Assim mesmo. A campanha de 2014
parece superar tudo o que já foi feito neste país, até agora, em matéria de
embuste. Só deverá ser superada, talvez, pela próxima corrida em 2018.
Não há inocentes nessa rixa de
terceira classe, mesquinha, desonesta e sem o menos vestígio de vida
inteligente; desde o primeiro dia de campanha, ainda não apareceu nada que
pudesse ser descrito pela palavra “ideia”.
Mas o pior desempenho, de longe, fica
com a concorrente mais forte até agora, Dilma Rousseff, porque ela não é apenas
a candidata oficial – antes disso, é a presidente da República, e esse cargo
lhe impõe obrigações formais perante todos os brasileiros, sem exceções.
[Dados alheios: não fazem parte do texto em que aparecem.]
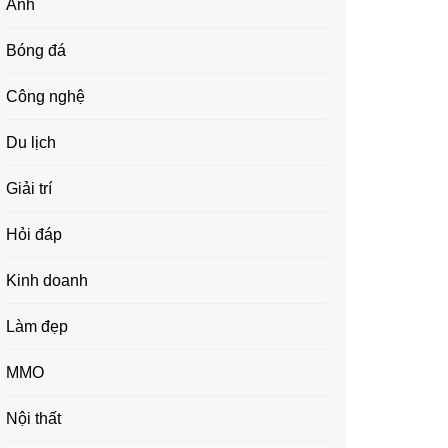
Ảnh
Bóng đá
Công nghệ
Du lịch
Giải trí
Hỏi đáp
Kinh doanh
Làm đẹp
MMO
Nội thất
A primeira delas é o respeito. Dilma,
pela posição que ocupa e pelo juramento que fez ao assumir a Presidência, não
tem o direito de tratar os eleitores como uma manada de ignorantes que não
dispõem da capacidade de pensar com um mínimo de independência – e por isso não
precisam ouvir argumentos, explicações e raciocínios que façam nexo, ou respeitem
fatos.
Vale tudo aí. Se Dilma não for
eleita, garante sua campanha, a comida vai sumir das mesas. As crianças
passarão a receber livros em branco.
Os banqueiros vão ordenar demissões
em massa, fechar escolas e acabar com o Bolsa Família.
Por ser negra, magrinha de origem
paupérrima, ou por lembrar que passou fome na infância, a concorrente Marina
Silva é acusada de ser uma ´coitadinha` – e uma pobre-diaba como ela,
segundo Dilma, não tem condições de ser presidente.
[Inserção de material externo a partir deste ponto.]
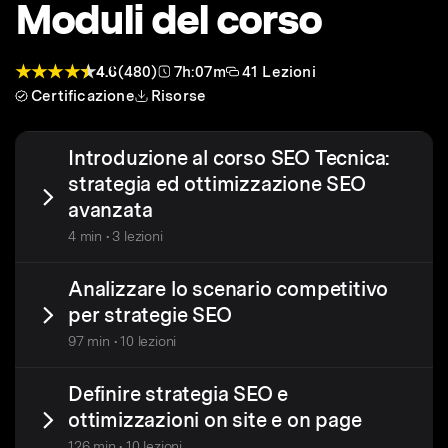
Moduli del corso
4.6
(480)
7h:07m
41 Lezioni
Certificazione
Risorse
Introduzione al corso SEO Tecnica:
strategia ed ottimizzazione SEO
avanzata
4 min • 3 lezioni
Analizzare lo scenario competitivo
per strategie SEO
97 min • 10 lezioni
Definire strategia SEO e
ottimizzazioni on site e on page
126 min • 10 lezioni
Só Lula, o seu principal patrocinador,
tem o direito de se apresentar como operário e receber diploma de herói.
Marina é igual a Fernando Collor –
embora a candidata oficial não explique por que isso seria tão ruim assim, já
que o mesmo Collor é hoje um dos seus aliados mais valiosos.
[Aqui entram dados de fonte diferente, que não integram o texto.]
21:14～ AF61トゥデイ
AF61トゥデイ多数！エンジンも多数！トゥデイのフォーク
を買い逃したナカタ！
Só Deus sabe o que ainda vai dizer
até o dia da eleição.
O resultado prático de toda essa
insensatez é que a campanha eleitoral da suprema magistrada do Brasil, que
deveria ser a mais sóbria e mais fiel à verdade dos fatos, acabou sendo a mais
hipócrita de todas.
Um cavalheiro, segundo Oscar Wilde,
nunca deve trapacear quando está com boas cartas na mão.
Dilma tem um jogo lindo – até agora
sempre esteve à frente nas pesquisas, tem seis vezes mais tempo que Marina na
televisão e usa todos os dias a máquina do governo para caçar votos.
Mas sua campanha tornou-se um
monumento à trapaça.
Não existe nenhuma disputa de
´classes` na eleição, como pretende a propaganda oficial, em que a opção seria
escolher o lado dos pobres, o dela, contra o lado dos ricos, o dos outros.
A única coisa realmente em jogo é o
interesse material: mais de 20 mil cargos ocupados pelo PT e amigos, a
manutenção de um convívio de doze anos com empreiteiras e as oportunidades de
negócios junto a empreendedores como o homem atômico da Petrobras e atual
presidiário Paulo Roberto Costa, o doleiro Youssef e por aí vai.
Não existe a mais remota sinceridade
nos alertas de que um Banco Central independente vai tirar as grandes decisões
financeiras ´das mãos dos brasileiros` - como se no governo Dilma eles
decidissem alguma coisa a respeito.
Não existe motivo para acreditar nas
promessas de ´limpeza` na Petrobras, quando Lula diz que a empresa é vítima de
´ataques` de tubarões imaginários – e não dos tubarões de carne e osso mantidos
lá dentro durante todo o seu governo e o de Dilma.
A complicação que o Brasil vive hoje
vai além da falta de decência, de lucidez e de bons modos da campanha.
Campanhas eleitorais são
transitórias, mas os seres humanos que participam delas são permanentes.
É uma pena, mas Dilma não vai mudar
de caráter quando a campanha acabar – continuará sendo exatamente a mesma.
Se ganhar, não vai fazer um ato de
contrição e se arrepender da hipocrisia de uma disputa deformada pela
falsificação da realidade; não se transformará numa pessoa que nunca foi.